Por eso existe en la mente de todo buen lector una lista lógica, fría y calculada. A veces está enterrada muy profundamente en su cabeza y parece inalcanzable, y otras veces está escrita con preciosa caligrafía en el más bonito de los cuadernos. Pero siempre está allí: una lista con los libros que se quieren leer, que se deberían leer, que estaría bien seguir leyendo, que estaría aún mejor terminar. Todos ellos ordenados fríamente, siguiendo asépticos criterios de deber y de querer, formando así una lista, la Lista, vuestra Lista, la Lista de todos y cada uno de nosotros, en la que cada libro tiene un número y en la que el número Quince jamás osaría ser leído antes que el Catorce. Listas de libros comprados y de libros regalados.

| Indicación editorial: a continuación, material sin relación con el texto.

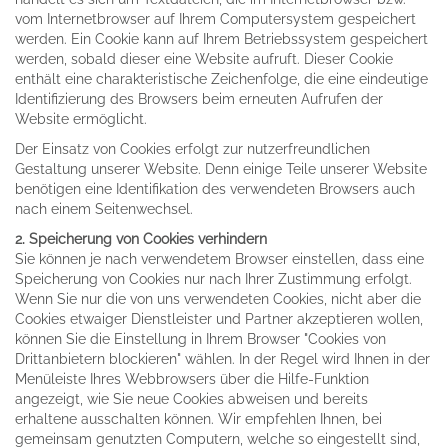
vom Internetbrowser auf Ihrem Computersystem gespeichert
werden. Ein Cookie kann auf Ihrem Betriebssystem gespeichert
werden, sobald dieser eine Website aufruft. Dieser Cookie
enthält eine charakteristische Zeichenfolge, die eine eindeutige
Identifizierung des Browsers beim erneuten Aufrufen der
Website ermöglicht.
Der Einsatz von Cookies erfolgt zur nutzerfreundlichen
Gestaltung unserer Website. Denn einige Teile unserer Website
benötigen eine Identifikation des verwendeten Browsers auch
nach einem Seitenwechsel.
2. Speicherung von Cookies verhindern
Sie können je nach verwendetem Browser einstellen, dass eine
Speicherung von Cookies nur nach Ihrer Zustimmung erfolgt.
Wenn Sie nur die von uns verwendeten Cookies, nicht aber die
Cookies etwaiger Dienstleister und Partner akzeptieren wollen,
können Sie die Einstellung in Ihrem Browser "Cookies von
Drittanbietern blockieren" wählen. In der Regel wird Ihnen in der
Menüleiste Ihres Webbrowsers über die Hilfe-Funktion
angezeigt, wie Sie neue Cookies abweisen und bereits
erhaltene ausschalten können. Wir empfehlen Ihnen, bei
gemeinsam genutzten Computern, welche so eingestellt sind,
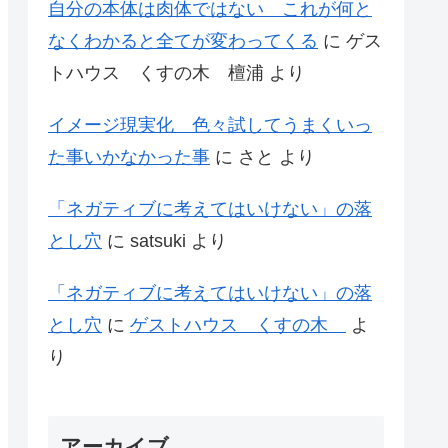
自分の本体は肉体ではない これが何と
なくわかると全てが変わってくる
に
ゲス
トハウス くすの木 檀浦
より
イメージ現実化 色々試してうまくいっ
た事いかなかった事
に
さと
より
「ネガティブに考えてはいけない」の落
とし穴
に
satsuki
より
「ネガティブに考えてはいけない」の落
とし穴
に
ゲストハウス くすの木
よ
り
アーカイブ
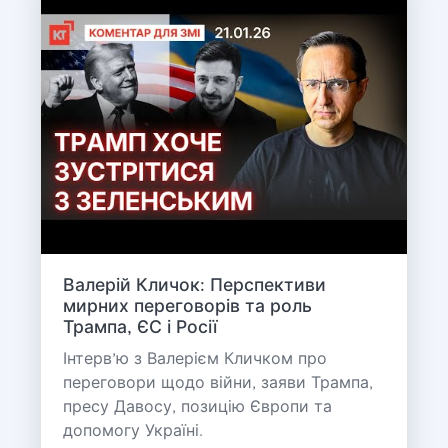
Валерій Кличок: Перспективи
мирних переговорів та роль
Трампа, ЄС і Росії
Інтерв’ю з Валерієм Кличком про
переговори щодо війни, заяви Трампа,
пресу Давосу, позицію Європи та
допомогу Україні.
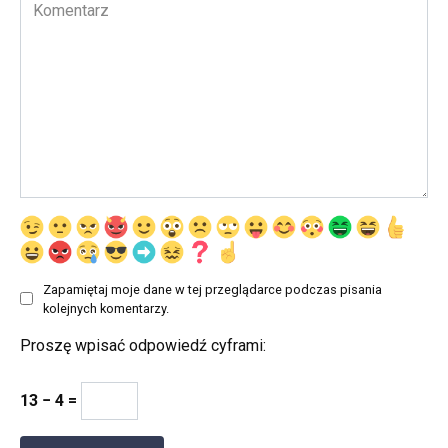
Komentarz
Zapamiętaj moje dane w tej przeglądarce podczas pisania
kolejnych komentarzy.
Proszę wpisać odpowiedź cyframi:
13 − 4 =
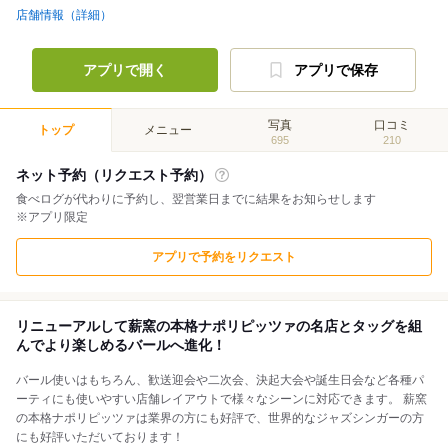
店舗情報（詳細）
アプリで開く
アプリで保存
写真
口コミ
トップ
メニュー
695
210
ネット予約（リクエスト予約）
食べログが代わりに予約し、翌営業日までに結果をお知らせします
※アプリ限定
アプリで予約をリクエスト
リニューアルして薪窯の本格ナポリピッツァの名店とタッグを組
んでより楽しめるバールへ進化！
バール使いはもちろん、歓送迎会や二次会、決起大会や誕生日会など各種パ
ーティにも使いやすい店舗レイアウトで様々なシーンに対応できます。 薪窯
の本格ナポリピッツァは業界の方にも好評で、世界的なジャズシンガーの方
にも好評いただいております！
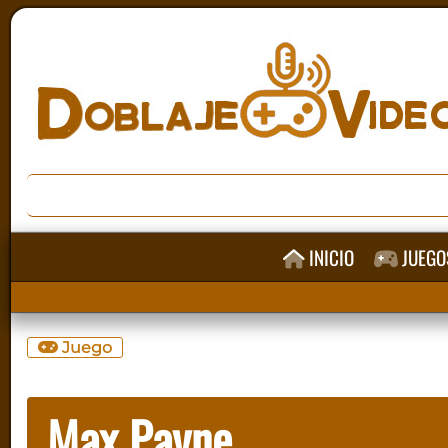
INICIO
JUEGO
Juego
Max Payne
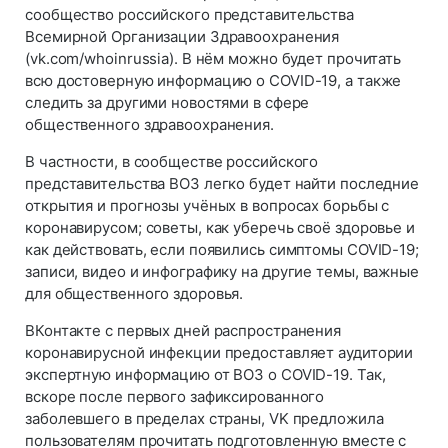
сообщество российского представительства
Всемирной Организации Здравоохранения
(vk.com/whoinrussia). В нём можно будет прочитать
всю достоверную информацию о COVID-19, а также
следить за другими новостями в сфере
общественного здравоохранения.
В частности, в сообществе российского
представительства ВОЗ легко будет найти последние
открытия и прогнозы учёных в вопросах борьбы с
коронавирусом; советы, как уберечь своё здоровье и
как действовать, если появились симптомы COVID-19;
записи, видео и инфографику на другие темы, важные
для общественного здоровья.
ВКонтакте с первых дней распространения
коронавирусной инфекции предоставляет аудитории
экспертную информацию от ВОЗ о COVID-19. Так,
вскоре после первого зафиксированного
заболевшего в пределах страны, VK предложила
пользователям прочитать подготовленную вместе с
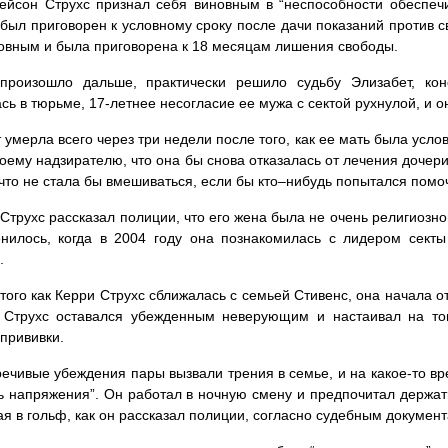
ейсон Струхс признал себя виновным в “неспособности обеспе
 был приговорен к условному сроку после дачи показаний против 
овным и была приговорена к 18 месяцам лишения свободы.
 произошло дальше, практически решило судьбу Элизабет, ко
сь в тюрьме, 17-летнее несогласие ее мужа с сектой рухнулой, и он
 умерла всего через три недели после того, как ее мать была усл
воему надзирателю, что она бы снова отказалась от лечения дочери
 что не стала бы вмешиваться, если бы кто–нибудь попытался помоч
Струхс рассказал полиции, что его жена была не очень религиозной
енилось, когда в 2004 году она познакомилась с лидером сект
.
того как Керри Струхс сближалась с семьей Стивенс, она начала о
 Струхс оставался убежденным неверующим и настаивал на то
прививки.
ечивые убеждения пары вызвали трения в семье, и на какое-то вр
ь напряжения”. Он работал в ночную смену и предпочитал держат
ая в гольф, как он рассказал полиции, согласно судебным документ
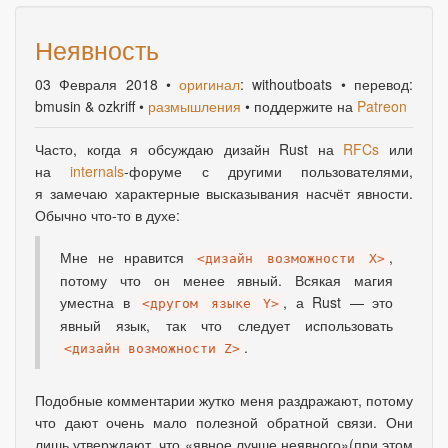
Неявность
03 Февраля 2018
•
оригинал
: withoutboats • перевод:
bmusin & ozkriff •
размышления
• поддержите на
Patreon
Часто
,
когда я обсуждаю дизайн Rust на
RFCs
или
на
internals
-форуме с другими пользователями,
я замечаю характерные высказывания насчёт явности.
Обычно что-то в духе:
Мне не нравится
,
<дизайн возможности X>
потому что он менее явный. Всякая магия
уместна в
, а Rust — это
<другом языке Y>
явный язык, так что следует использовать
.
<дизайн возможности Z>
Подобные комментарии жутко меня раздражают, потому
что дают очень мало полезной обратной связи. Они
лишь утверждают
,
что
«
явное лучше неявного»
(
при этом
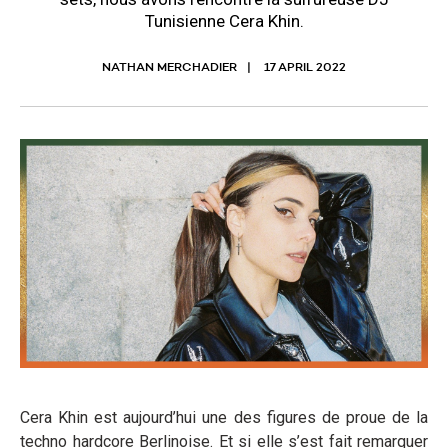
Tunisienne Cera Khin.
NATHAN MERCHADIER
17 APRIL 2022
Cera Khin est aujourd’hui une des figures de proue de la
techno hardcore Berlinoise. Et si elle s’est fait remarquer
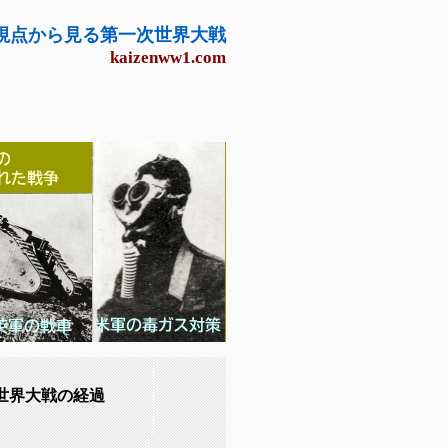
視点から見る第一次世界大戦
kaizenww1.com
次世界大戦の経過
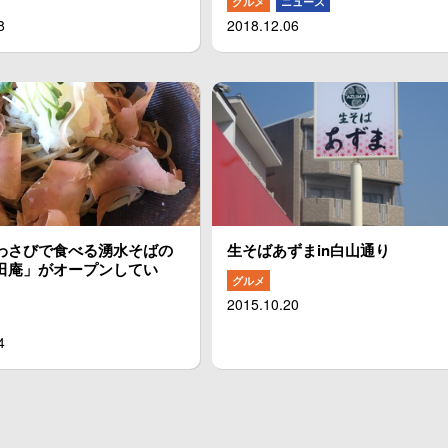
グルメ
ニュース
8
2018.12.06
わさびで食べる湧水そばの
生そばあずまin白山通り
田庵」がオープンしてい
グルメ
2015.10.20
4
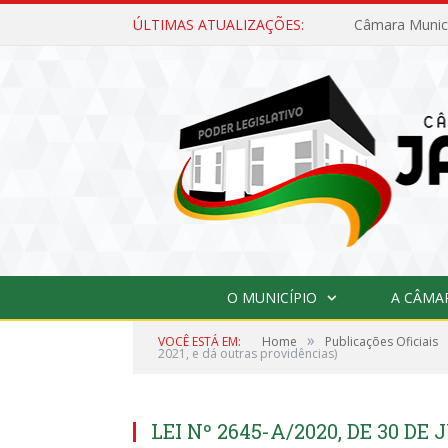
ÚLTIMAS ATUALIZAÇÕES:
O MUNICÍPIO
A CÂMA
»
VOCÊ ESTÁ EM:
Home
Publicações Oficiais
2021, e dá outras providências)
LEI Nº 2645-A/2020, DE 30 DE 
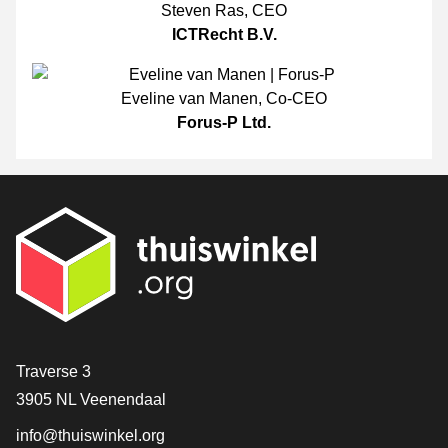
Steven Ras
,
CEO
ICTRecht B.V.
Eveline van Manen
,
Co-CEO
Forus-P Ltd.
[_General:Contact]
Traverse 3
3905 NL Veenendaal
info@thuiswinkel.org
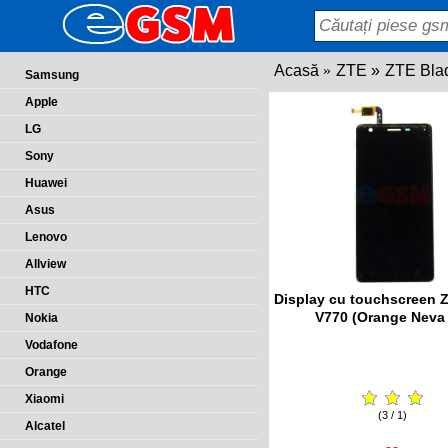
Acasă
ZTE
ZTE Bla
Samsung
Apple
LG
Sony
Huawei
Asus
Lenovo
Allview
HTC
Display cu touchscreen 
V770 (Orange Neva 
Nokia
Vodafone
Orange
Xiaomi
(3 / 1)
Alcatel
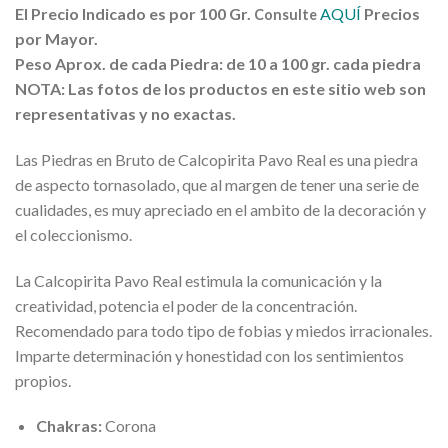
El Precio Indicado es por 100 Gr.
AQUÍ
Precios
Consulte
por Mayor.
Peso Aprox. de cada Piedra:
de 10 a 100 gr. cada piedra
NOTA: Las fotos de los productos en este sitio web son
representativas y no exactas.
Las Piedras en Bruto de Calcopirita Pavo Real es una piedra
de aspecto tornasolado, que al margen de tener una serie de
cualidades, es muy apreciado en el ambito de la decoración y
el coleccionismo.
La Calcopirita Pavo Real estimula la comunicación y la
creatividad, potencia el poder de la concentración.
Recomendado para todo tipo de fobias y miedos irracionales.
Imparte determinación y honestidad con los sentimientos
propios.
Chakras:
Corona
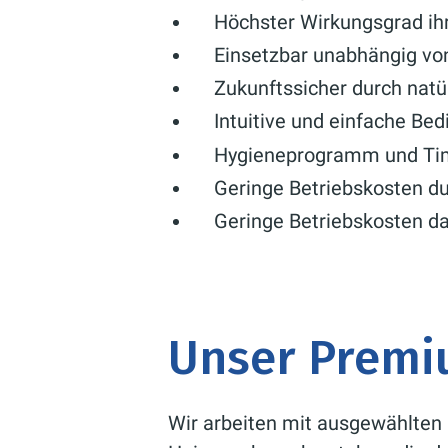
Höchster Wirkungsgrad ih
Einsetzbar unabhängig von
Zukunftssicher durch natü
Intuitive und einfache Be
Hygieneprogramm und Tim
Geringe Betriebskosten 
Geringe Betriebskosten da
Unser Premi
Wir arbeiten mit ausgewählten 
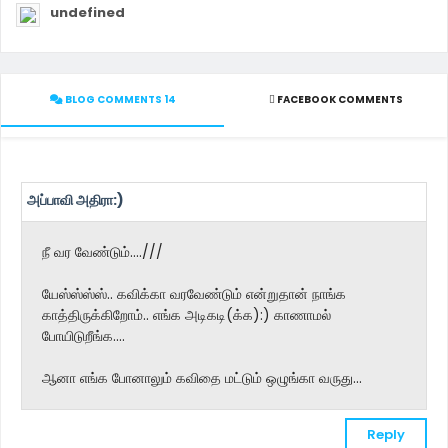
undefined
BLOG COMMENTS 14
FACEBOOK COMMENTS
அப்பாவி அதிரா:)
நீ வர வேண்டும்....///
யேஸ்ஸ்ஸ்ஸ்.. கவிக்கா வரவேண்டும் என்றுதான் நாங்க
காத்திருக்கிறோம்.. எங்க அடிகடி(க்க):) காணாமல்
போயிடுறீங்க....
ஆனா எங்க போனாலும் கவிதை மட்டும் ஒழுங்கா வருது...
Reply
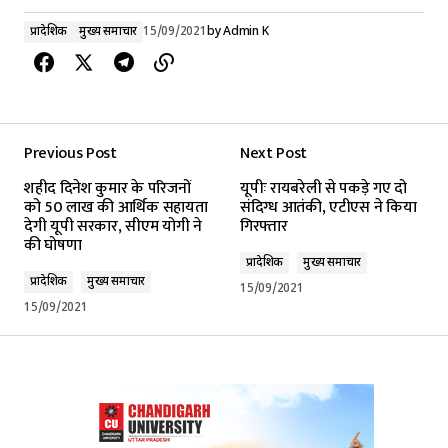
प्रादेशिक
मुख्य समाचार
15/09/2021
by
Admin K
Previous Post
Next Post
शहीद दिनेश कुमार के परिजनों
यूपीः रायबरेली से पकड़े गए दो
को 50 लाख की आर्थिक सहायता
संदिग्ध आतंकी, एटीएस ने किया
देगी यूपी सरकार, सीएम योगी ने
गिरफ्तार
की घोषणा
प्रादेशिक
मुख्य समाचार
प्रादेशिक
मुख्य समाचार
15/09/2021
15/09/2021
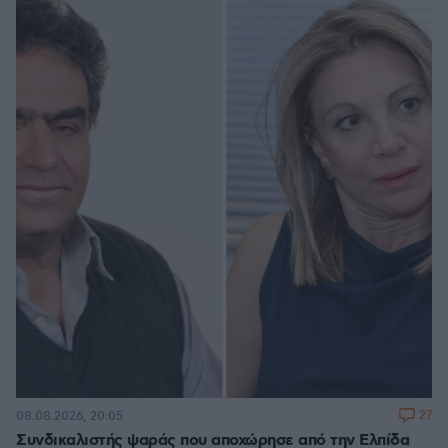
27
08.08.2026, 20:05
Συνδικαλιστής ψαράς που αποχώρησε από την Ελπίδα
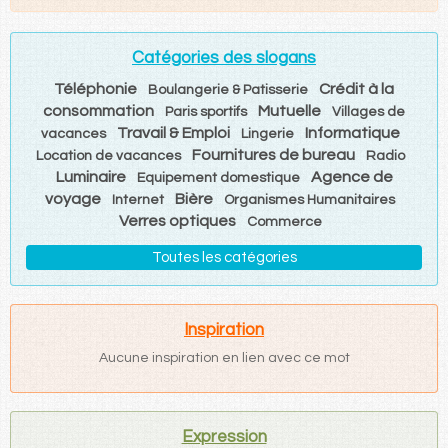
Catégories des slogans
Téléphonie
Crédit à la
Boulangerie & Patisserie
consommation
Mutuelle
Paris sportifs
Villages de
Travail & Emploi
Informatique
vacances
Lingerie
Fournitures de bureau
Location de vacances
Radio
Luminaire
Agence de
Equipement domestique
voyage
Bière
Internet
Organismes Humanitaires
Verres optiques
Commerce
Toutes les catégories
Inspiration
Aucune inspiration en lien avec ce mot
Expression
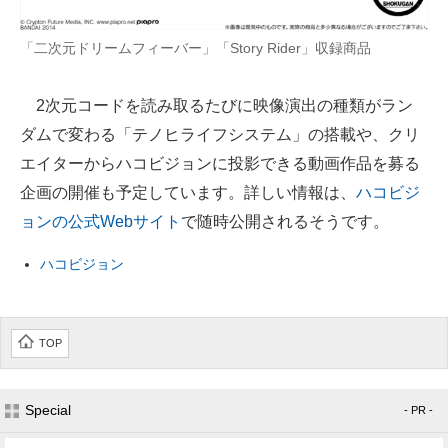
「二次元ドリームフィーバー」「Story Rider」収録商品
2次元コードを読み取るたびに映像演出の種類がラン
ダムで変わる「テノヒライフシステム」の搭載や、クリ
エイターからハコビジョンに投影できる動画作品を募る
企画の開催も予定しています。詳しい情報は、
ハコビジ
ョンの公式Webサイト
で随時公開されるそうです。
ハコビジョン
TOP
Special
- PR -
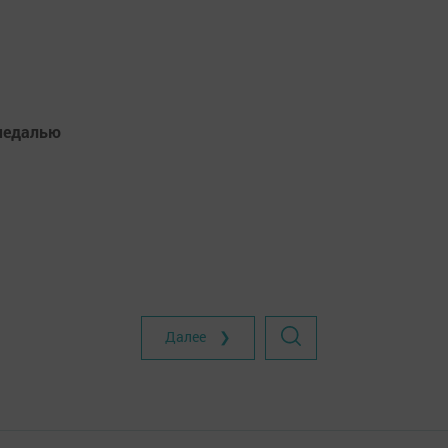
 медалью
Далее ❯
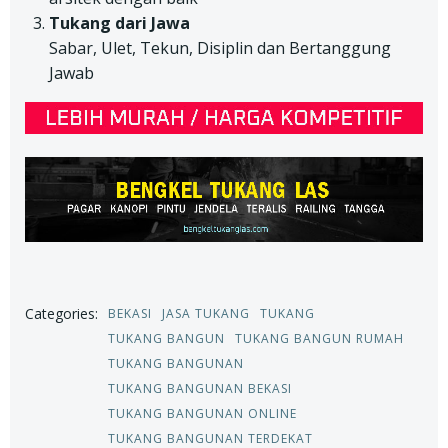
Tukang dari Jawa
Sabar, Ulet, Tekun, Disiplin dan Bertanggung
Jawab
Categories:
BEKASI
JASA TUKANG
TUKANG
TUKANG BANGUN
TUKANG BANGUN RUMAH
TUKANG BANGUNAN
TUKANG BANGUNAN BEKASI
TUKANG BANGUNAN ONLINE
TUKANG BANGUNAN TERDEKAT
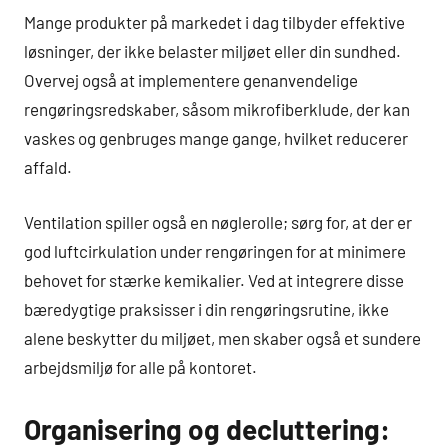
Mange produkter på markedet i dag tilbyder effektive
løsninger, der ikke belaster miljøet eller din sundhed.
Overvej også at implementere genanvendelige
rengøringsredskaber, såsom mikrofiberklude, der kan
vaskes og genbruges mange gange, hvilket reducerer
affald.
Ventilation spiller også en nøglerolle; sørg for, at der er
god luftcirkulation under rengøringen for at minimere
behovet for stærke kemikalier. Ved at integrere disse
bæredygtige praksisser i din rengøringsrutine, ikke
alene beskytter du miljøet, men skaber også et sundere
arbejdsmiljø for alle på kontoret.
Organisering og decluttering:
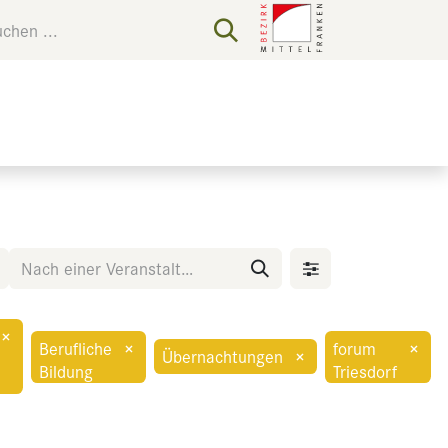
×
Berufliche
×
forum
×
Übernachtungen
×
Bildung
Triesdorf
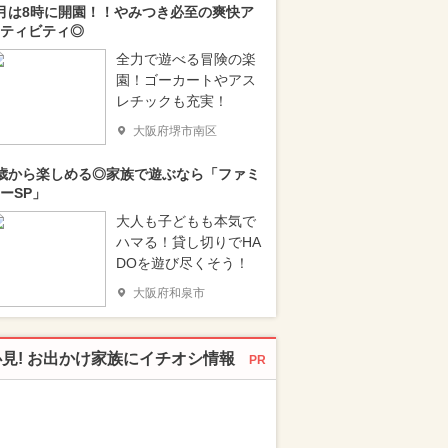
月は8時に開園！！やみつき必至の爽快ア
ティビティ◎
全力で遊べる冒険の楽
園！ゴーカートやアス
レチックも充実！
大阪府堺市南区
歳から楽しめる◎家族で遊ぶなら「ファミ
ーSP」
大人も子どもも本気で
ハマる！貸し切りでHA
DOを遊び尽くそう！
大阪府和泉市
必見! お出かけ家族にイチオシ情報
PR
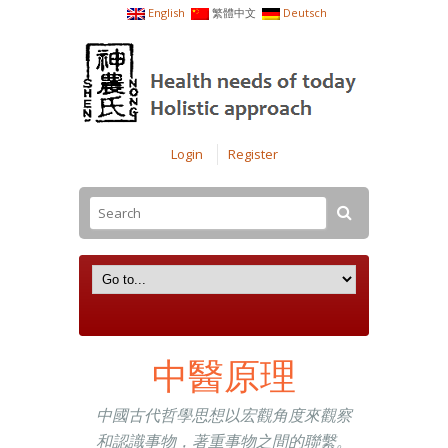
English
繁體中文
Deutsch
Login
Register
中醫原理
中國古代哲學思想以宏觀角度來觀察
和認識事物，著重事物之間的聯繫。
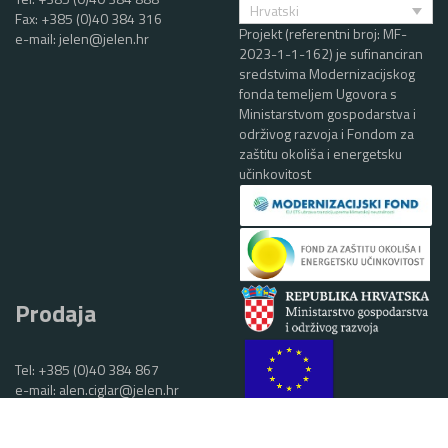
Hrvatski
Fax: +385 (0)40 384 316
Projekt (referentni broj: MF-
e-mail:
jelen@jelen.hr
2023-1-1-162) je sufinanciran
sredstvima Modernizacijskog
fonda temeljem Ugovora s
Ministarstvom gospodarstva i
održivog razvoja i Fondom za
zaštitu okoliša i energetsku
učinkovitost
Prodaja
Tel:
+385 (0)40 384 867
e-mail:
alen.ciglar@jelen.hr
1 EUR = 7,53450 HRK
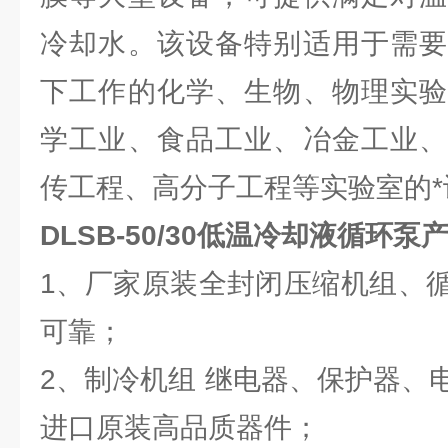
冷却水。该设备特别适用于需要
下工作的化学、生物、物理实验
学工业、食品工业、冶金工业、
传工程、高分子工程等实验室的*
DLSB-50/30
低温冷却液循环泵产
1、厂家原装全封闭压缩机组、
可靠；
2、制冷机组 继电器、保护器、
进口原装高品质器件；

Listas en papel, en Excel, en corcho, en la imaginación de cada uno. Listas frías, lógicas, calculadas.
Pero la lectura no es lógica ni fría, y no hay nada calculable en ella. La lectura es ese pinchazo que os hace sentir que ese libro es sólo vuestro, que esta historia sois vosotros, que las palabras no podrían ser más perfectas; es ese algo que os hace amar un libro que todos los demás odian, ese capítulo que os hace recordar un día, un sabor, un color, la página que arrugasteis porque estabais demasiado nerviosos leyendo como para daros cuenta de que cometíais un sacrilegio. La lectura es querer que cada Siguiente Libro vuelva a ser el Libro Que Lo Cambió Todo.
Y las Listas no entienden de intuición ni de pinchazos. Yo me apeno cada vez que atiendo obedientemente a la Lista, porque eso significa que no abrí la primera página movida por ningún instinto irreprimible. Otras veces, cuando me siento rebelde y el número Uno me parece una decisión demasiado lógica, escojo otro libro cualquiera y disfruto de la satisfacción de haber desobedecido a mi propia Lista.
Y luego está el Otro Libro.
En mi caso suele ser un título curioso que me atrae sin remedio a algún recoveco de Goodreads, o una imagen pequeñita en algún blog que me tienta con lo desconocido. Luego viene una sinopsis leída con la atención a medias puesta en otra parte, la primera opinión positiva, la primera nota de emoción que despierta mi curiosidad. El flechazo es inminente. Llámale antojo, llámale capricho, llámale X. Sin razón aparente, lógica ni razonable, empiezo a navegar la red de redes en busca de más información, en busca de ese Libro cuya lectura acaba de convertirse en necesidad. Necesito leerlo ahora, ya, en este instante, abrirlo por la primera página antes de que pasen dos nuevos minutos de angustiosa ignorancia. Busco más reseñas, más sinopsis, más capítulos, más opiniones. Busco fechas, busco ebooks en los sites más oscuros y en las webs más brillantes, busco libros en las librerías más cercanas, pateándome sus estantes a la caza del Libro, el Antojo, el Capricho, la Necesidad, la Angustia, devorando con la mirada cada lomo y cada título, con la certeza de que, si el Libro no está allí, no tengo nada.
Sólo hay dos finales posibles para esta historia.
Si consigo poseer el Libro de inmediato, justo después de saber de él por primera vez, lo empiezo al instante, despreciando toda Lista y sin importarme que sea bueno o malo, que lo ame o que lo odie. Pero lo leo, lo leo entero, y lo leo sin apartar los ojos de él ni un segundo.
Pero si necesito que atraviese océanos para llegar hasta mí dentro del sobre de alguna librería virtual; si necesito esperar un día, dos días, una semana, un siglo, entonces mi anhelo se habrá apagado con la misma velocidad con que nació. Y el Libro, el Antojo, la Necesidad, el Anhelo, rebajado ya a simple capricho, viajará hasta algún lugar de poca preferencia al fondo de mis estantes, asignándose a sí mismo un puesto asépticamente numerado en la lista lógica, fría y calculada de mi cabeza.